Most scholars researching historical living standards have used men’s urban wages as a proxy for household income because they are globally available for the past 500 years and thus allow for regional and temporal comparisons. However, focusing on urban male breadwinners for research on household living standards is misleading for at least three reasons. First, access to subsistence resources, notably land, has historically been the most important determinant of living standards. Second, women and children in most world regions worked for wages, among others in the rapidly expanding textile industries of the nineteenth and twentieth centuries. Third, households rarely relied on wages alone. Households’ income composition depended on local labour market structures, access to land, social norms, life-cycle changes, and wage rates.

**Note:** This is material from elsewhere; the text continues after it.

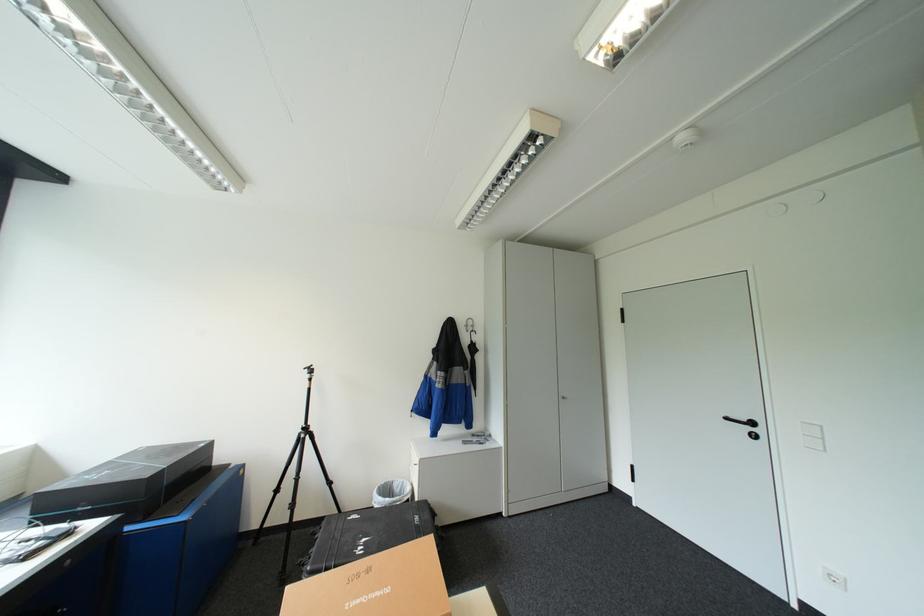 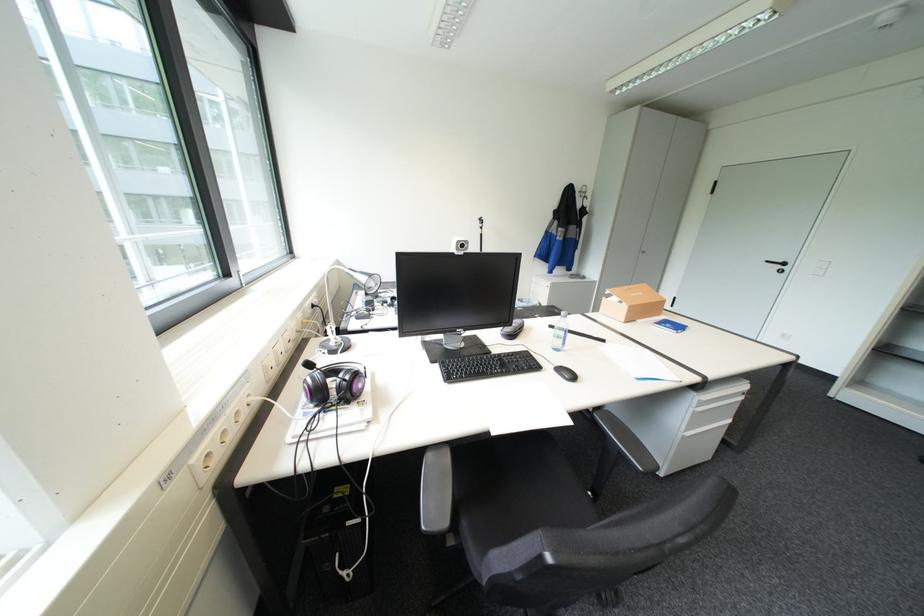 The images are taken continuously from a first-person perspective. In which direction are you moving?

This conference aims to move beyond the use of men’s real wages and instead use household income to reconstruct historical living standards. We want to bring together scholars from different disciplines working on household income diversification during the past 250 years. In our contemporary world, the estimation of the “informal” part of the economy, is a particular challenge, as looking at formal national accounts and aggregate per capita income may not capture actual standards of living and economic development. We want to explore how our historical and present-day images of economic growth and inequality within and between societies changes when looking at total household income as opposed to formal, fulltime male wages. We encourage contributions from both the Global North and the Global South that approach this topic from a comparative perspective.
We welcome contributions on household income diversification, the combination of textile/craft work and/or other crafts and services with other forms of labour and more generally on gender relations and labour allocation between different generations. This workshop aims to bring all these elements together to generate fruitful discussion between historians, (development) economists, anthropologists, sociologists, and others working on these topics with an interdisciplinary publication as the end result.